Un groupe de chercheurs européens a transformé la vie d'un jeune garçon atteint d'une maladie de peau extrêmement grave, une première dans l'univers de la thérapie génique.

Un texte de Renaud Manuguerra-Gagné

L’histoire commence en Allemagne, en 2013. Les membres de la famille du petit Hassan sont des réfugiés syriens qui viennent d’arriver en Europe. Toutefois, les violences de la guerre ne sont pas les seules horreurs qu’ils ont eu à endurer.

Hassan a besoin d’aide médicale. Il souffre d’épidermolyse bulleuse. On surnomme les personnes qui en sont atteintes « les enfants papillons », car leur peau est aussi fragile que les ailes de ces insectes.

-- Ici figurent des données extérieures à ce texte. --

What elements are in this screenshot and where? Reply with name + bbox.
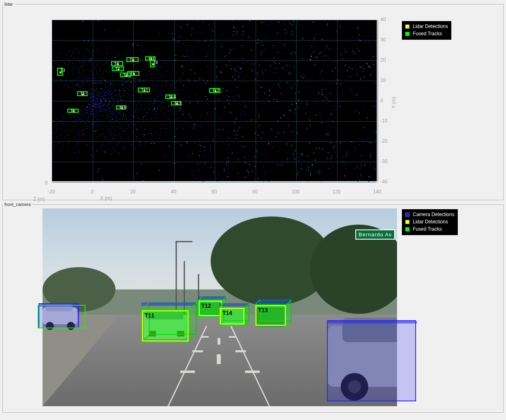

Un simple contact suffit pour que la peau forme de douloureuses cloques et se détache. Les personnes atteintes meurent, dans l’enfance ou à l’aube de l’âge adulte, des suites de leurs plaies qui ne guérissent jamais, un peu comme les grands brûlés.

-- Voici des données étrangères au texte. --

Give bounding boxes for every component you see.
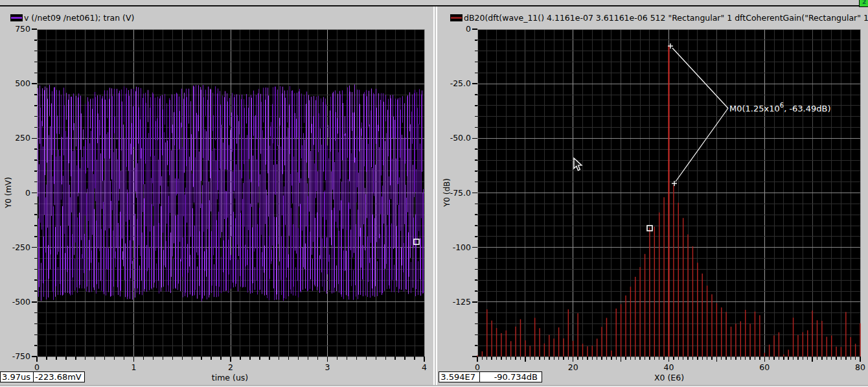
spectrum-xtick-labels: 020406080 [475, 362, 865, 372]
spectrum-xtick-label: 60 [759, 362, 770, 372]
transient-ytick-label: 0 [25, 188, 30, 198]
transient-xtick-label: 2 [228, 362, 233, 372]
corner-badge-glyph: 2 [862, 0, 866, 5]
transient-ytick-label: -750 [12, 351, 30, 361]
spectrum-ytick-label: -50.0 [450, 133, 471, 143]
spectrum-xtick-label: 40 [664, 362, 674, 372]
spectrum-ytick-labels: 0-25.0-50.0-75.0-100-125 [450, 24, 471, 307]
spectrum-status-row: 3.594E7 -90.734dB [439, 371, 542, 382]
spectrum-xtick-label: 0 [475, 362, 480, 372]
transient-status-row: 3.97us -223.68mV [0, 371, 85, 382]
status-y-readout: -223.68mV [34, 371, 85, 382]
status-x-readout: 3.594E7 [439, 371, 480, 382]
spectrum-ytick-label: -75.0 [450, 188, 471, 198]
spectrum-xtick-label: 20 [568, 362, 578, 372]
pane-divider-grip [436, 6, 437, 387]
spectrum-xtick-label: 80 [855, 362, 865, 372]
transient-xtick-label: 3 [325, 362, 330, 372]
transient-ytick-label: -500 [12, 297, 30, 307]
spectrum-ytick-label: -25.0 [450, 78, 471, 88]
corner-badge[interactable]: 2 [859, 0, 868, 7]
spectrum-ytick-label: -125 [453, 297, 471, 307]
pane-divider-grip [433, 6, 435, 387]
transient-ytick-label: 750 [15, 24, 30, 34]
pane-divider[interactable] [433, 6, 439, 387]
status-y-readout: -90.734dB [480, 371, 542, 382]
transient-xtick-label: 1 [131, 362, 137, 372]
transient-ytick-label: -250 [12, 242, 30, 252]
transient-xtick-label: 4 [422, 362, 427, 372]
transient-ytick-label: 500 [15, 78, 30, 88]
spectrum-ytick-label: -100 [453, 242, 471, 252]
status-x-readout: 3.97us [0, 371, 34, 382]
transient-xtick-labels: 01234 [34, 362, 427, 372]
transient-panel: v (/net09 /net061); tran (V) Y0 (mV) tim… [0, 6, 433, 387]
transient-plot-canvas[interactable]: 7505002500-250-500-75001234 [0, 6, 433, 387]
spectrum-plot-canvas[interactable]: 0-25.0-50.0-75.0-100-125020406080M0(1.25… [439, 6, 868, 387]
transient-ytick-labels: 7505002500-250-500-750 [12, 24, 30, 361]
transient-xtick-label: 0 [34, 362, 40, 372]
spectrum-panel: dB20(dft(wave_11() 4.1161e-07 3.61161e-0… [439, 6, 868, 387]
waveform-viewer-window: { "window": { "background": "#c9c9c9", "… [0, 0, 868, 387]
spectrum-ytick-label: 0 [466, 24, 471, 34]
transient-ytick-label: 250 [15, 133, 30, 143]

La peau, protection essentielle

Cette maladie est causée par une absence de connexions entre les trois grandes couches qui composent la peau. Il y a d’abord l’épiderme, la surface que l'on voit, composé de cellules mortes ainsi que d’autres appelées kératinocytes, dont le rôle est de nous isoler du monde extérieur.

Il y a ensuite le derme, l’endroit où se trouvent les structures fonctionnelles telles que les vaisseaux sanguins, les nerfs, les glandes sudoripares ou la base des poils. Finalement, en profondeur se trouve l’hypoderme, qui est principalement composé de tissu adipeux.

Plusieurs mutations peuvent causer la maladie, mais, dans le cas de Hassan, la cause provient de l’absence d’un gène appelé LAMB3, qui produit une protéine qui attache le derme aux couches plus profondes.

Au moment de son hospitalisation, Hassan avait perdu jusqu’à 80 % de la peau à la surface de son corps. Même les greffes de peau prélevées sur son père avaient été rejetées.

En dernier recours, les médecins allemands de l’Université de la Ruhr ont collaboré avec des spécialistes de l’Université de Modène, en Italie. Ensemble, ils ont élaboré une thérapie génique pour corriger la mutation à la source de la maladie.

Thérapie génique de la dernière chance

Les chercheurs ont prélevé les dernières parties intactes de la peau de l’enfant et en ont isolé les cellules souches. Normalement, ces cellules renouvellent l’ensemble de notre peau chaque mois. En traitant cette population cellulaire, il serait possible de se retrouver avec une source presque illimitée de peau neuve.

À l’aide d’un virus modifié, ils ont inséré la séquence manquante dans ces cellules souches et les ont ensuite laissées se multiplier en laboratoire. Lorsqu’une quantité suffisante de peau a été produite de cette façon, l’équipe a commencé les greffes au cours de deux importantes opérations à la fin de 2015, puis d’autres interventions au printemps suivant.

Au cours de cette période, non seulement les greffes de peau ont bien pris chez l’enfant, mais les cellules souches ont agi exactement comme il le fallait : elles ont continué à produire de la peau neuve directement sur le corps du jeune Hassan, renouvelant tranquillement son épiderme chaque mois jusqu’à une guérison complète.

Deux années se sont maintenant écoulées depuis l’opération et le garçon va toujours bien, sa peau est intacte et il peut maintenant vivre comme n’importe quel autre enfant de son âge. L’étude de cas a depuis été publiée dans la revue Nature.

Des risques de cancer

Le seul élément négatif dans cette histoire est qu’Hassan a maintenant plus de risque de développer un cancer de la peau. C’est le principal problème des thérapies géniques : on ne peut pas garantir à 100 % que la séquence qu’on réintroduit se retrouve à la bonne place dans le génome.

Même si les virus employés modifient avec succès des centaines de millions de cellules souches, il ne faudrait qu’une erreur d’insertion dans une cellule pour semer les bases de ce qui pourrait se transformer en cancer plusieurs années plus tard.

Les cellules sont triées pour éliminer tout risque que ce type d’accident se produise, mais à l’heure actuelle, ce risque n’est pas nul. Toutefois, la méthode employée en valait la peine, car sans ce traitement, les soins palliatifs s’avéraient la seule option.

Les chercheurs espèrent que cette première pourrait servir d’exemple pour d’autres personnes atteintes de cette maladie soient traitées de la même manière à un plus jeune âge.